Warner Music settles Suno AI lawsuit and gives artists full control over voice and music rights
Key Highlights:
- Artists control if AI uses their voice and music
- Suno launches licensed models in 2026 with download limits
- Deal brings Songkick to Suno and creates creator revenue
Warner Music Group and Suno AI announced a partnership on November 25 that settles their copyright lawsuit and creates licensed AI music models. The deal gives WMG artists full control over whether AI uses their voices, names, and compositions in generated tracks. Suno will buy Songkick from Warner and launch new licensed models in 2026 to replace the current unlicensed versions.
Robert Kyncl is the CEO of WMG. He said the partnership expands revenue and delivers new fan experiences while giving artists and songwriters opt-in control over the use of their name, image, likeness, voice, and compositions. The WMG newsroom confirms Suno will add download restrictions. Free-tier songs become playable only. Paid users face monthly download caps.

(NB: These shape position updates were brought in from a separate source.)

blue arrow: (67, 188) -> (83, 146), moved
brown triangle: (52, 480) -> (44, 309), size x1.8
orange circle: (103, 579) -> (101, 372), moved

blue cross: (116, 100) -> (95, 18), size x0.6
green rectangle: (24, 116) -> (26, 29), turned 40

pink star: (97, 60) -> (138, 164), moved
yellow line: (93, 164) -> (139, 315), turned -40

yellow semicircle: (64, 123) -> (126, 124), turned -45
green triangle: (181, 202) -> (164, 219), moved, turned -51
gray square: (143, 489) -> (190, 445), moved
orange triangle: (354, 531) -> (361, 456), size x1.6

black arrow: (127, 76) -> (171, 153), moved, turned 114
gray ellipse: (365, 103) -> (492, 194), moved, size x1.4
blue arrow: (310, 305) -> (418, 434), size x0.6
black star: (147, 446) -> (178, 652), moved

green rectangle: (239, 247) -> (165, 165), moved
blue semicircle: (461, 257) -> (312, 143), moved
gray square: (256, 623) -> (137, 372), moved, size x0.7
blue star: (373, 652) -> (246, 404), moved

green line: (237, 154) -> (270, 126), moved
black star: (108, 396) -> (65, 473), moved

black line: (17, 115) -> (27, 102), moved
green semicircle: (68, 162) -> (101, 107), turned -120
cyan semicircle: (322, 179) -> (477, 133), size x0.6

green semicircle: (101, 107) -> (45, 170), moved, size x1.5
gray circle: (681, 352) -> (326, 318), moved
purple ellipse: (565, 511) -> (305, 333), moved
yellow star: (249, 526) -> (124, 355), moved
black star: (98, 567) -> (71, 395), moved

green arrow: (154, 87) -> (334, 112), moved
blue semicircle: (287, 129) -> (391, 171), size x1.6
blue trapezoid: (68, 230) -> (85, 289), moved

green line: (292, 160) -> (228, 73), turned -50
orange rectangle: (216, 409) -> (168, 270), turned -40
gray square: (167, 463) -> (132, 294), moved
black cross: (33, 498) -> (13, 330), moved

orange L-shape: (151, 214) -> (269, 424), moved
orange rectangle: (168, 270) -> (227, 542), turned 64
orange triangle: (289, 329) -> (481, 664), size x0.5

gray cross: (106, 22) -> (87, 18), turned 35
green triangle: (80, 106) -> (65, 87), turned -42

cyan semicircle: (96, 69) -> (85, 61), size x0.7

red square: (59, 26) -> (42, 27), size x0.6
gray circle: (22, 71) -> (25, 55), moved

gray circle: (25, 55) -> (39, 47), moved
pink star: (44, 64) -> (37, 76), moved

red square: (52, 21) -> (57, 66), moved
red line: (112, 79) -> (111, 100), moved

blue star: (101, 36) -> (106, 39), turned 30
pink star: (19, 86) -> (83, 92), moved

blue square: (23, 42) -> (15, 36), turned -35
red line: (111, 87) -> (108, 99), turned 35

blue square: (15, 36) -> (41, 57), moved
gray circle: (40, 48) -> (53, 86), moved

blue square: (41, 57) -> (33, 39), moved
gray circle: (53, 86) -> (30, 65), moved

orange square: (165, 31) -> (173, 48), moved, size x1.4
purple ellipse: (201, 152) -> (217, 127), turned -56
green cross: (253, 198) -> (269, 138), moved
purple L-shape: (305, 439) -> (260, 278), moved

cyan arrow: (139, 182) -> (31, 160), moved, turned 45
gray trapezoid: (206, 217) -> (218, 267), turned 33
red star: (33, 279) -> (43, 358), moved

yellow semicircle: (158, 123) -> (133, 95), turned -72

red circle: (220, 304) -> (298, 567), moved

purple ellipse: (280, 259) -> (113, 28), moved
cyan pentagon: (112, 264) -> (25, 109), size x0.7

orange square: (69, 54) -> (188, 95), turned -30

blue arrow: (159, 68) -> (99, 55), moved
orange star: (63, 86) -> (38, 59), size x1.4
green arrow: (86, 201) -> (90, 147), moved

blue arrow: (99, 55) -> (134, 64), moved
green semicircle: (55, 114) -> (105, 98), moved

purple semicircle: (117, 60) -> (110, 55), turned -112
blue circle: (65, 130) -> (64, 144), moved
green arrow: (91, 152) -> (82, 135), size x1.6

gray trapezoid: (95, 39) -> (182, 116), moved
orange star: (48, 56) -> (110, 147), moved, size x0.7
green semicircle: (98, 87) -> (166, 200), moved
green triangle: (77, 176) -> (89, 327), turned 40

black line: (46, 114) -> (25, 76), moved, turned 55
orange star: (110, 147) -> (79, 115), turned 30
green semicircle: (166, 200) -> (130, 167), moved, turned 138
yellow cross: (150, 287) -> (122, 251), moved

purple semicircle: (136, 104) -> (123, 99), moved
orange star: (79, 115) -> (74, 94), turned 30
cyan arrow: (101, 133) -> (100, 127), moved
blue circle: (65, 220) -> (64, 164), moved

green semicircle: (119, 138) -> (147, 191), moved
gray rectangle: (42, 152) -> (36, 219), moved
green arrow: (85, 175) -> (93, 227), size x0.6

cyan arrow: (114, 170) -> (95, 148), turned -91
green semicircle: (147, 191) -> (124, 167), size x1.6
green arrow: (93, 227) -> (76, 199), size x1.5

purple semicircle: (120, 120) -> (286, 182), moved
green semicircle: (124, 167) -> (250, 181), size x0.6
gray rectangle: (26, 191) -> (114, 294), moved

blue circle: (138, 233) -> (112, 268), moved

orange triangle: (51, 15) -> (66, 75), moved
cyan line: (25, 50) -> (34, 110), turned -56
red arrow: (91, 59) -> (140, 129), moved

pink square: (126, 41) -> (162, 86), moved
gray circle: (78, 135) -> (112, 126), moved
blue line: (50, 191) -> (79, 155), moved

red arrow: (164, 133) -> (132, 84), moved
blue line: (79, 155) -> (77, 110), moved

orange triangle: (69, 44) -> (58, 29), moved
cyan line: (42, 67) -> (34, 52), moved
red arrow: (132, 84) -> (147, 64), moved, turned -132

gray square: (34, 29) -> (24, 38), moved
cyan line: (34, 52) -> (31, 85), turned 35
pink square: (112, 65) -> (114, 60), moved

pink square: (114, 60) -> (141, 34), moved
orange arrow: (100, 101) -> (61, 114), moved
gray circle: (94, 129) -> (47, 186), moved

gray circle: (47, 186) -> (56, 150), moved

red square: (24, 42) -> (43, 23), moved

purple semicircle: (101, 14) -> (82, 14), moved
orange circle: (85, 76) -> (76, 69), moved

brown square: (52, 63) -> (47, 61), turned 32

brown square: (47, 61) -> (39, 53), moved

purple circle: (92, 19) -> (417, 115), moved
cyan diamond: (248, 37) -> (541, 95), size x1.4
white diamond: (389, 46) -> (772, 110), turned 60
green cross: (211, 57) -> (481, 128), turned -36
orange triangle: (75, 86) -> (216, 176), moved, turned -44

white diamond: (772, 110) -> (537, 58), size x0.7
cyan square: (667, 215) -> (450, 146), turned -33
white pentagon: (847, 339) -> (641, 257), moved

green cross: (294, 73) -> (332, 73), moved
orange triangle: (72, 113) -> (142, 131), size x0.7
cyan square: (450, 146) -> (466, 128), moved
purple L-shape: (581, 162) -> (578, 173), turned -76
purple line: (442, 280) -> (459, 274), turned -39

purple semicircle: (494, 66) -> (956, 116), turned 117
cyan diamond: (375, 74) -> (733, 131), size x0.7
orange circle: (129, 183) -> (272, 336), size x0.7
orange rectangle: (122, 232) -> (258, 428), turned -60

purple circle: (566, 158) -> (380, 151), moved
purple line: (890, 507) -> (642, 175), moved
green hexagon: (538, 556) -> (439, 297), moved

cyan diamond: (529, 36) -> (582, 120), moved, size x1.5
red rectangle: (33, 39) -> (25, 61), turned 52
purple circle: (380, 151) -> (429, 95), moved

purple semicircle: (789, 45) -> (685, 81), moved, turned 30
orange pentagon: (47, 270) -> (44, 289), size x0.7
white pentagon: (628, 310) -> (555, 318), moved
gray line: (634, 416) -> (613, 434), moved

Warner has been pursuing AI licensing deals with other platforms. The company recently worked on labels negotiating deals with platforms like Udio. The Suno blog post shows the company raised $250 million at a $2.45 billion valuation last week. CEO Mikey Shulman wants to build the biggest music ecosystem possible while keeping the Studio tool for professional creators. The deal creates new revenue streams for 100 million creators on the platform.